Assigned task: Find the line with "The image size is (1455, 720)." and the line with "In order to click on Tripolis" in the entries below; output exactly those two lines, every line between them, and no others.

*** Opening Supplied material ***

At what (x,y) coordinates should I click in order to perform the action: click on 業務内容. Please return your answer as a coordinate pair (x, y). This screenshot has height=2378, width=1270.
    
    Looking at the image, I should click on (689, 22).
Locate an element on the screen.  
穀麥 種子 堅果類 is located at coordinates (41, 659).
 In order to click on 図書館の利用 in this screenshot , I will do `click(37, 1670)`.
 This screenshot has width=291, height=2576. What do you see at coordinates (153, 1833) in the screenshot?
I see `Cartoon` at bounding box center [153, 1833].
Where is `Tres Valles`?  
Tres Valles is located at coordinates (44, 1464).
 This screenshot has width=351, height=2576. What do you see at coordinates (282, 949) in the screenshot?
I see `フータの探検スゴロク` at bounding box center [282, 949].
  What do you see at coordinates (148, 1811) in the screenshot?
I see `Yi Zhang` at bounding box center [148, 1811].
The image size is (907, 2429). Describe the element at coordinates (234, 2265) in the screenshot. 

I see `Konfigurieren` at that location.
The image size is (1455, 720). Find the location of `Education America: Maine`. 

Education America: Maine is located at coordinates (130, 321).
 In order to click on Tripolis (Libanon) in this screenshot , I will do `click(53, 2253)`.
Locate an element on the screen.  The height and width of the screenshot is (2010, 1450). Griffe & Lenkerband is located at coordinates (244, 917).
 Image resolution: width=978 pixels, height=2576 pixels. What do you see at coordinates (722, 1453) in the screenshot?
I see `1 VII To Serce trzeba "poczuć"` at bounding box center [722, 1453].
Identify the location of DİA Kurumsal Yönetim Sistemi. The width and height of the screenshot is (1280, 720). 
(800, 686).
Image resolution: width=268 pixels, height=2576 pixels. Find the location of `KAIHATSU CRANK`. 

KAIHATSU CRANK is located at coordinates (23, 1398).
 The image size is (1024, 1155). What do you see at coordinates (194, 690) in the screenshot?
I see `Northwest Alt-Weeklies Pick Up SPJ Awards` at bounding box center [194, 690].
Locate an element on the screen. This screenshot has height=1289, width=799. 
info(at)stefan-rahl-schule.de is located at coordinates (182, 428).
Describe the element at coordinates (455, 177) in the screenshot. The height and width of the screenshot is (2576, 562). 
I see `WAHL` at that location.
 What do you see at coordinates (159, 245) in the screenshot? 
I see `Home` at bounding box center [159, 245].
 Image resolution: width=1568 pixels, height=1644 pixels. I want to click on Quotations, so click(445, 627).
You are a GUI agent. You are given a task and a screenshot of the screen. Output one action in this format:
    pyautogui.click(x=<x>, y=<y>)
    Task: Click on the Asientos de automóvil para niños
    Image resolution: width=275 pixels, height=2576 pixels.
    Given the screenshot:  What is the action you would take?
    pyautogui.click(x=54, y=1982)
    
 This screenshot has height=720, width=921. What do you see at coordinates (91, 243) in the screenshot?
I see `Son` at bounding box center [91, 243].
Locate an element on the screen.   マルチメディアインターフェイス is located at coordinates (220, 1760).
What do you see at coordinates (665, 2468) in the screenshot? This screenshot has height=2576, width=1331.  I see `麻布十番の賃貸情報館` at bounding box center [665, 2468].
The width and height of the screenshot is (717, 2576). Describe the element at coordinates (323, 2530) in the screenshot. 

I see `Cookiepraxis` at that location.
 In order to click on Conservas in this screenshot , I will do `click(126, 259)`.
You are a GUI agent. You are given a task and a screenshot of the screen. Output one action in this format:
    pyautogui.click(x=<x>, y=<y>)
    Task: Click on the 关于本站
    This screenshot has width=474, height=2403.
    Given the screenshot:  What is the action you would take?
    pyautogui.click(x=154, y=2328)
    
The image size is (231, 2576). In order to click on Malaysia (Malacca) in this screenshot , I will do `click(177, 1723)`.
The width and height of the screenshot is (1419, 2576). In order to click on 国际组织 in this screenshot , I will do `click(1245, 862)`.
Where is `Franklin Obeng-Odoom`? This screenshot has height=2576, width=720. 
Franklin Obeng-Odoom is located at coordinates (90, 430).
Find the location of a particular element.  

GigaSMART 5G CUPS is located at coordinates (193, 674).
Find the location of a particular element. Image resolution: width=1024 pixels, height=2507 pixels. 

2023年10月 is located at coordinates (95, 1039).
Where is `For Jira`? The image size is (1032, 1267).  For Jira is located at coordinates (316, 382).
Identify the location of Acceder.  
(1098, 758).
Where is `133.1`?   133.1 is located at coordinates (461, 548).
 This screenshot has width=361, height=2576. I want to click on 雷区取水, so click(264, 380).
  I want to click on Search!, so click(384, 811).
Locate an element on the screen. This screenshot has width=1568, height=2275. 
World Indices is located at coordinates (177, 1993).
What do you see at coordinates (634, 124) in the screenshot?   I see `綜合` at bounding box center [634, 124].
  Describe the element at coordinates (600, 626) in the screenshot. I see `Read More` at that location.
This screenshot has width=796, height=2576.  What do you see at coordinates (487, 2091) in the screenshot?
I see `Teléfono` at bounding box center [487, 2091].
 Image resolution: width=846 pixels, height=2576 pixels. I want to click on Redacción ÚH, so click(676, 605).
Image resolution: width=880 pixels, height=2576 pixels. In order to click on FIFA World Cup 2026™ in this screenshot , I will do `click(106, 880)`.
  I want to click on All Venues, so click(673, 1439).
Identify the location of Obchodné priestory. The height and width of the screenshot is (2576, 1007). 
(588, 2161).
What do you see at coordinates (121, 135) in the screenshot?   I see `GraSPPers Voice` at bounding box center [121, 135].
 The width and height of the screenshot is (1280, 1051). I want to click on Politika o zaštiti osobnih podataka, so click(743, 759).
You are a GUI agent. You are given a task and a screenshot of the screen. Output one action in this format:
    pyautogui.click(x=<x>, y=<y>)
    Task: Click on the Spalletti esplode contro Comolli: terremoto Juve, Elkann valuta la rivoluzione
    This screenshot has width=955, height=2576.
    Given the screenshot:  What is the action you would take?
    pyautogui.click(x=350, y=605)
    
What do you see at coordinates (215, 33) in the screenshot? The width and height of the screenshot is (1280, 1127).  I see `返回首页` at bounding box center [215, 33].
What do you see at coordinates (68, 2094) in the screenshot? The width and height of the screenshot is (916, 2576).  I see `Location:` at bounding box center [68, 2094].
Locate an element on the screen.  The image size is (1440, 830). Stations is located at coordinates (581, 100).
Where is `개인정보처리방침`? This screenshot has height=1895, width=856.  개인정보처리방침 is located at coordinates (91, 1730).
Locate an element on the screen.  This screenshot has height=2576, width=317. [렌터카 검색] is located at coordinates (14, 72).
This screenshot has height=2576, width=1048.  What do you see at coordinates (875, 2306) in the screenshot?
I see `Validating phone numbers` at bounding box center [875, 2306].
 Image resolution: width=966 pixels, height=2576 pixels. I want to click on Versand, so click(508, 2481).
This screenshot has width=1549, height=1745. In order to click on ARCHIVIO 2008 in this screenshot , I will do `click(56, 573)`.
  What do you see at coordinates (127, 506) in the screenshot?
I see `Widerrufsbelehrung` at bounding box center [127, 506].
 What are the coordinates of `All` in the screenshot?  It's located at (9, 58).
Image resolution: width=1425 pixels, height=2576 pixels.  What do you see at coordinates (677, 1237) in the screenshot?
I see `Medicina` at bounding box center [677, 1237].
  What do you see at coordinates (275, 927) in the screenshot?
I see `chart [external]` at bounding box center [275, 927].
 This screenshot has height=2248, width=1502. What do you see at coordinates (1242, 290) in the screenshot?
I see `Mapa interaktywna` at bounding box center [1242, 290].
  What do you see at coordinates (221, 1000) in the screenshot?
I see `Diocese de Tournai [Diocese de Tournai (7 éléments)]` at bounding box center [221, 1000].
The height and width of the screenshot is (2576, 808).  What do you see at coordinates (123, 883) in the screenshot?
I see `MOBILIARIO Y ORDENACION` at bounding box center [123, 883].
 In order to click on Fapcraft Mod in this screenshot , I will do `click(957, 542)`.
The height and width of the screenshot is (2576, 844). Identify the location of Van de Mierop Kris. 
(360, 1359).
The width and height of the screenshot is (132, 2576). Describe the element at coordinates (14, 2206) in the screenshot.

*** Closing Supplied material ***

Response to the task:
The image size is (1455, 720). Find the location of `Education America: Maine`. 

Education America: Maine is located at coordinates (130, 321).
 In order to click on Tripolis (Libanon) in this screenshot , I will do `click(53, 2253)`.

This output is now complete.